9. The method of claim 7, further including creating a drainage eye in an outer surface of the tube that communications with the one of the first and second lumens of the tube.

10. A method of manufacturing a catheter, the method comprising the steps of:

a) providing a balloon catheter having a retention balloon; and

b) immersing the retention balloon of the balloon catheter in an oil bath.

11. The method of claim 10, wherein the step of immersing the retention balloon in the oil bath includes immersing the retention balloon in a mineral oil bath.

12. The method of claim 10, wherein the step of immersing the retention balloon in the oil bath includes immersing the retention balloon for a period of up to 72 hours.

13. The method of claim 12, wherein the step of immersing the retention balloon in the oil bath includes immersing the retention balloon for about 24 hours.

14. The method of claim 10, wherein the step of immersing the retention balloon in the oil bath includes immersing the retention balloon in a heated oil bath.

15. The method of claim 10, wherein the step of providing the catheter includes providing a catheter having a retention balloon constructed of silicone rubber.
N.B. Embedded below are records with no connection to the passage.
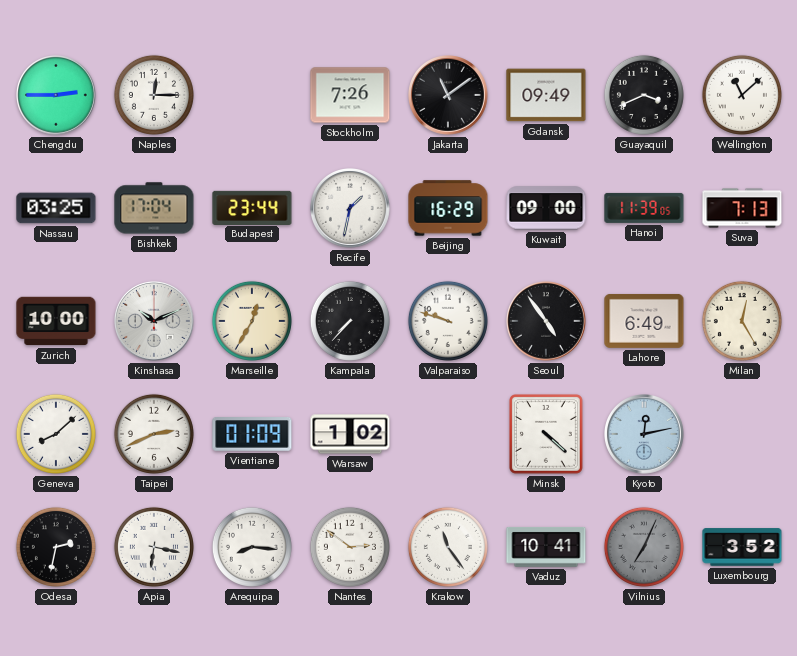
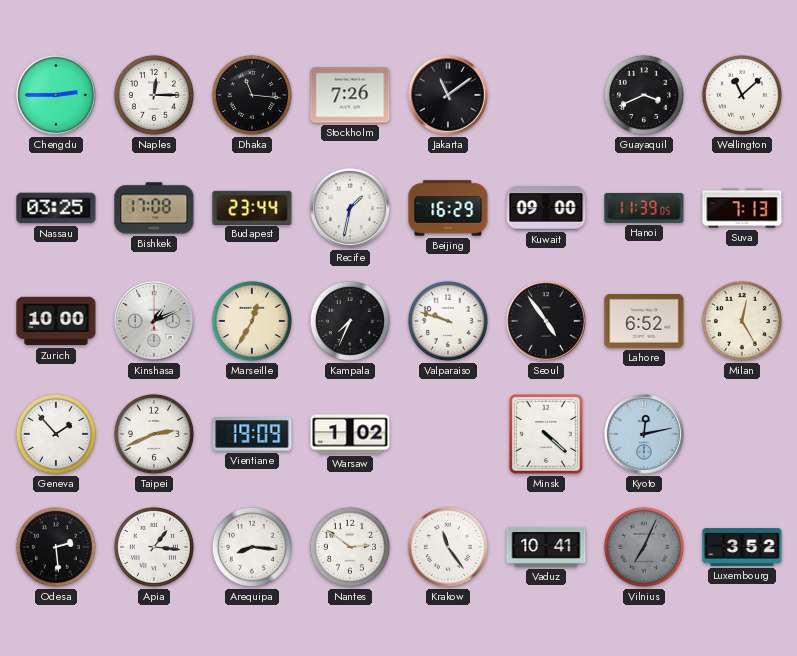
Dhaka: none -> 11:16
Gdansk: 09:49 -> none
Bishkek: 17:04 -> 17:08
Kinshasa: 10:11 -> 1:11
Kampala: 7:37 -> 7:34
Lahore: 6:49 -> 6:52
Geneva: 8:08 -> 1:53
Vientiane: 01:09 -> 19:09
Odesa: 2:32 -> 2:29
Apia: 6:17 -> 1:16
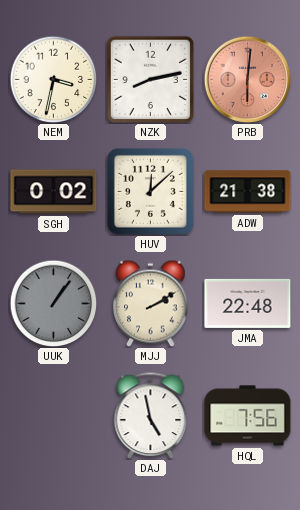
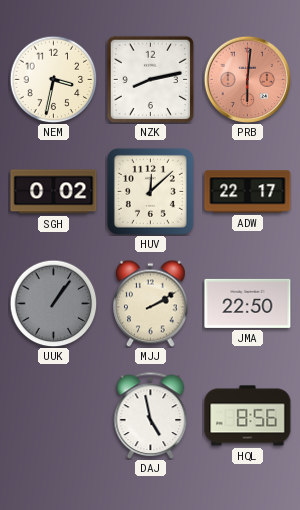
ADW: 21:38 -> 22:17
JMA: 22:48 -> 22:50
HQL: 7:56 -> 8:56
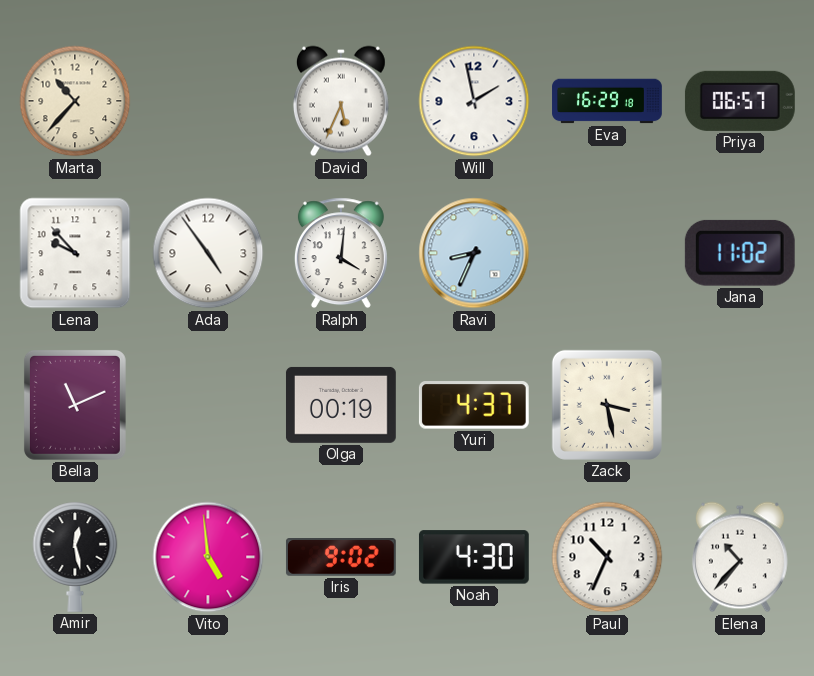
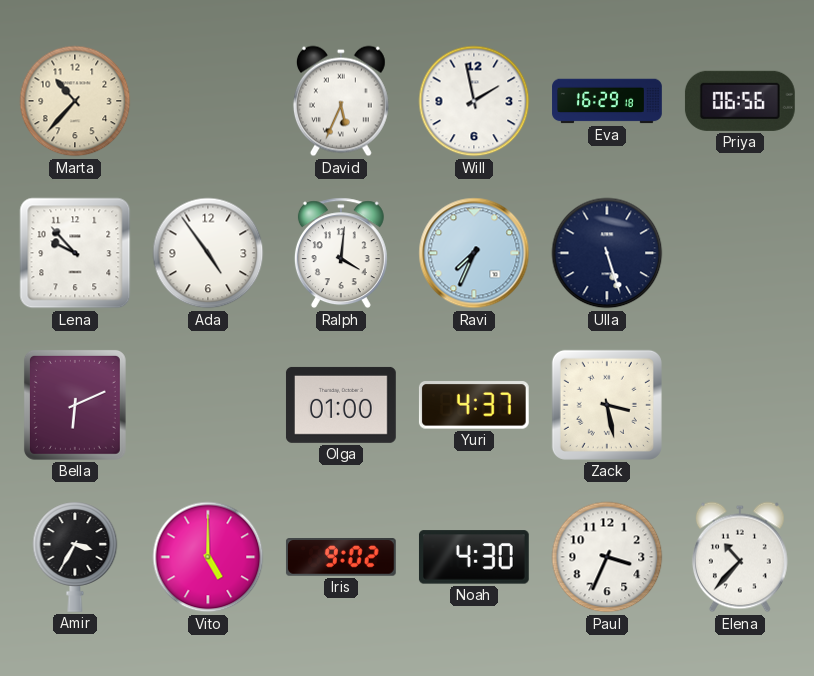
Priya: 06:57 -> 06:56
Ravi: 8:34 -> 7:34
Ulla: none -> 5:27
Jana: 11:02 -> none
Bella: 11:11 -> 6:11
Olga: 00:19 -> 01:00
Amir: 12:28 -> 3:35
Vito: 4:59 -> 5:00
Paul: 10:34 -> 3:34
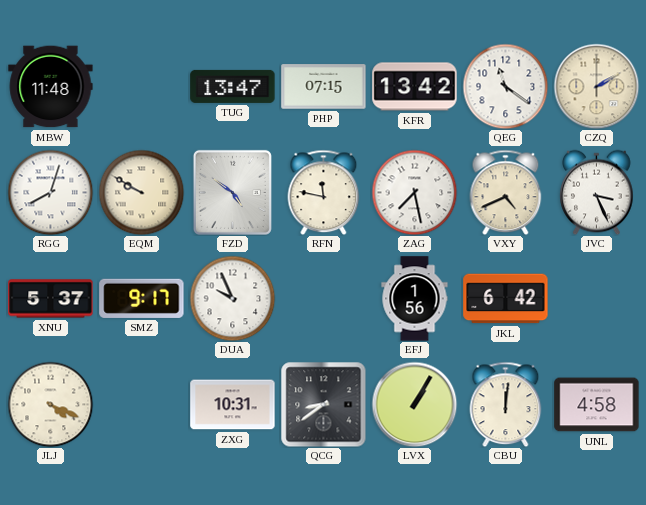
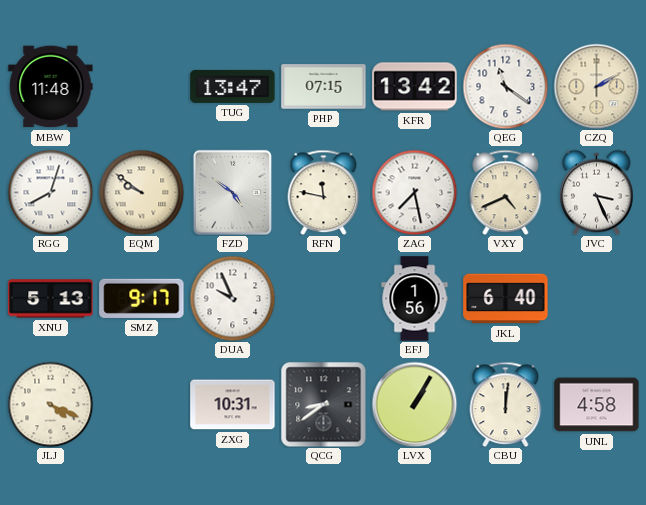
EQM: 9:50 -> 9:51
XNU: 5:37 -> 5:13
JKL: 6:42 -> 6:40
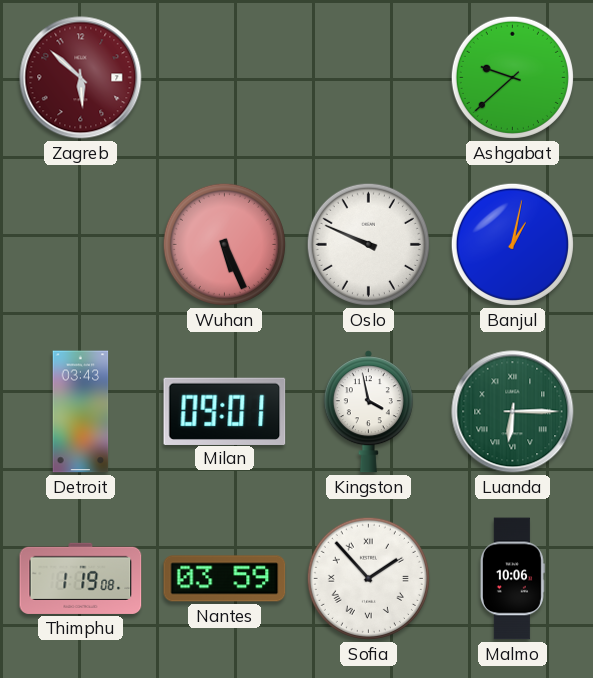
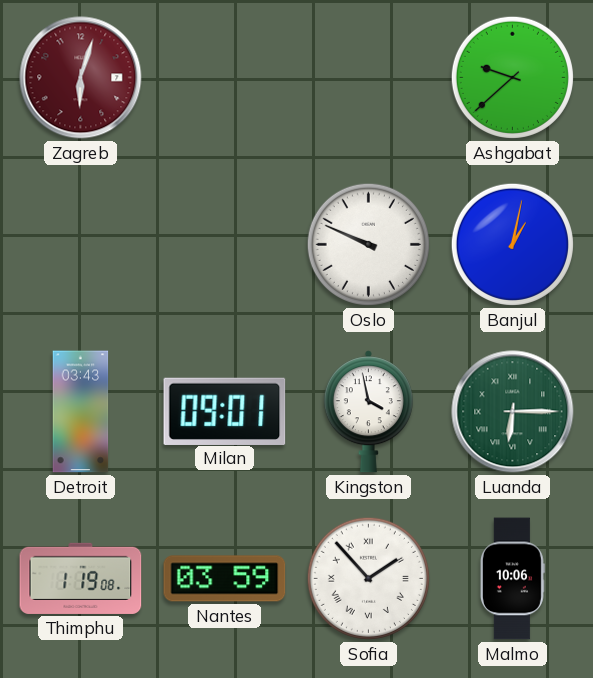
Zagreb: 5:52 -> 6:03
Wuhan: 5:26 -> none
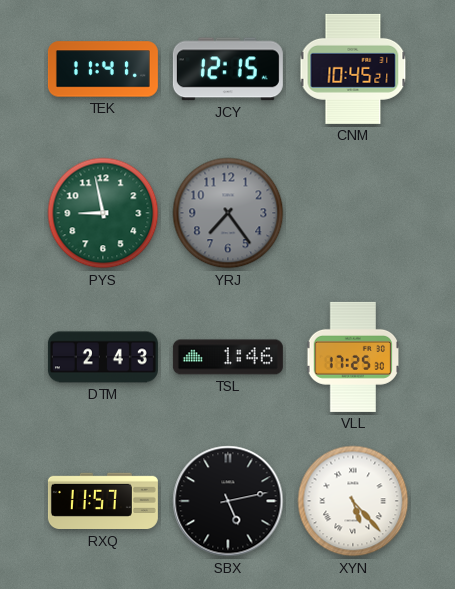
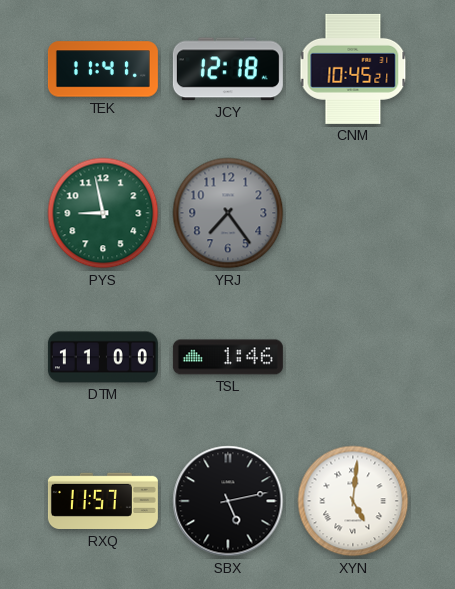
JCY: 12:15 -> 12:18
DTM: 2:43 -> 11:00
VLL: 17:25 -> none
XYN: 5:23 -> 5:01
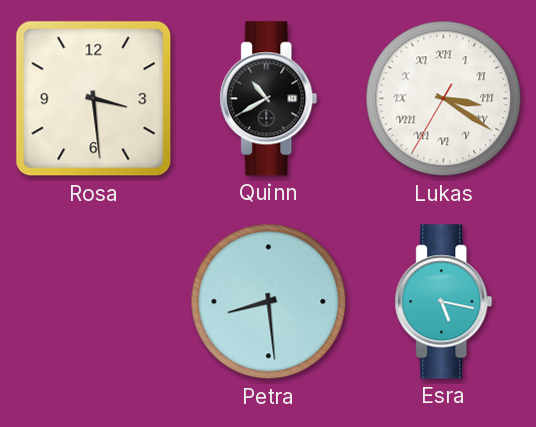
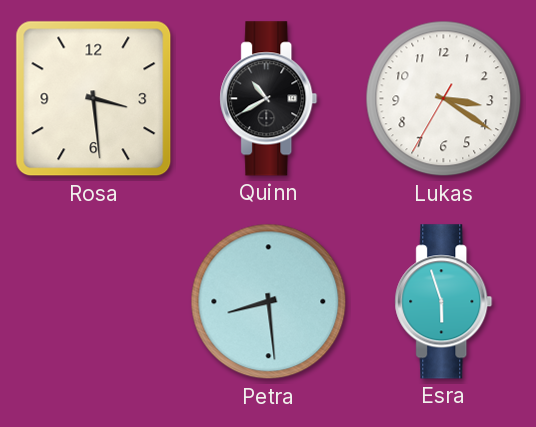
Lukas numerals: Roman -> Arabic
Esra: 5:17 -> 5:57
16. The method of claim 10, wherein the step of providing a balloon catheter includes:

a) providing a double lumen tube;

b) attaching a tip to a distal end of the double lumen tube;

c) immersing the double lumen tube in a bath of bond preventing agent, and subsequently removing a portion of the bond preventing agent adhered to the double lumen tube;

d) immersing the double lumen tube in a bath of silicone rubber and subsequently removing a portion of the silicone rubber to form a balloon layer; and

e) immersing the double lumen tube in a bath of silicone rubber to form a sheath layer, wherein the retention balloon is defined by the balloon layer and a portion of the sheath layer.

17. The method of claim 16, further including attaching an end piece to a proximal end of the double lumen tube.

18. The method of claim 16, further including creating a drainage eye in an outer surface of the double lumen tube that communications with one lumen of the double lumen tube.

19. The method of claim 16, wherein the step of immersing the retention balloon in the oil bath includes dwelling the retention balloon in the oil bath for a period of time such that oil is absorbed by the portion of the sheath layer and the balloon layer.

20. A catheter, comprising:

a) a catheter shaft; and

b) an inflatable retention balloon attached to the catheter shaft, the inflatable retention balloon being constructed of a material saturated with oil.